To politicise the issue of sexuality means to draw connections between discrimination on grounds of sexual preference, the patriarchal social set-up in Palestine and life under Israeli occupation. In doing this, ASWAT women are taking immense personal risks. As the women from ASWAT say, in their working statement: "As long as we women participate in the struggle for national liberation, we are welcomed and our efforts are appreciated. The moment women want to focus their energies in establishing independence from the male occupation and structure, we are transformed instantly into enemies." Currently, Kayan, Arab Feminist Organization provides an office for ASWAT. Several women in ASWAT, already active in other political associations and in peace and anti-occupation work, now strive towards bringing sexuality to the agenda of political and social change.

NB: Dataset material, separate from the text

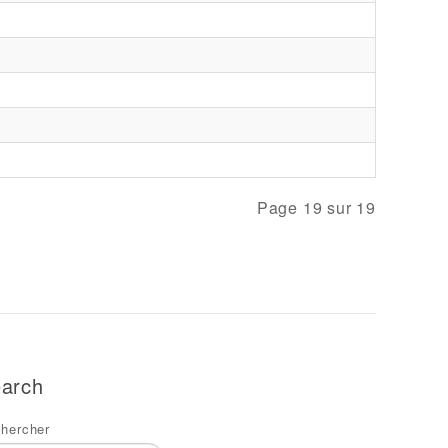
Page 19 sur 19
arch
hercher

Rauda Morcos, writer and educator, living in a small town in Northern Israel, relates her own experience of facing hatred and outrage because of what she stands for. A journalist working with a leading conservative Israeli newspaper (Yedeot Ahronot/ The Latest News) interviewed Morcos and published an article about her poetry in July 2003. Although she mentioned her lesbian identity in passing during the interview, this L-word gave the article its juicy title, enough to make people want to read on. All of a sudden, the Arab population of her home town, which she generally assumed to have no interest in the literary supplements of Hebrew newspapers, seemed to have read the article and had something to say about her. Local corner shop owners made photocopies and distributed it, because, after all, everyone knew it was about the daughter of so-and-so from their own town. The consequences of that article were far more serious than Rauda had imagined: her car windows were smashed and tyres were punctured several times, she received innumerable threatening letters and phone calls, and to top it all, 'coincidentally' lost her job as a school teacher, since parents of pupils complained that they did not want her as a teacher. Whether she liked it or not, Rauda had taken a step out of the closet, at the risk of endangering her own life and being criminalised in return. She however used this experience as a means of self-empowerment. "In such situations," she comments in a tongue-in-cheek manner, " you realise very quickly who your true friends are and who is a waste of time. Once you step out of one closet, it becomes easier to step out of the next."

Rauda is one of the few women in ASWAT who is "out". The women in the group come from all kinds of backgrounds and circumstances: some bisexual, some lesbian queers, transsexual, and transgender, inter sex, some, in her own words, just confused. Yet ASWAT provides the forum to be open about these questions inside the group, and nevertheless find the arsenal with which to fight their common battle. At the same time, it also allows for searching for role models outside of Western gay-lesbian lifestyle codes, for an expression of diversity in female sexualities from within the diversity in Arab society.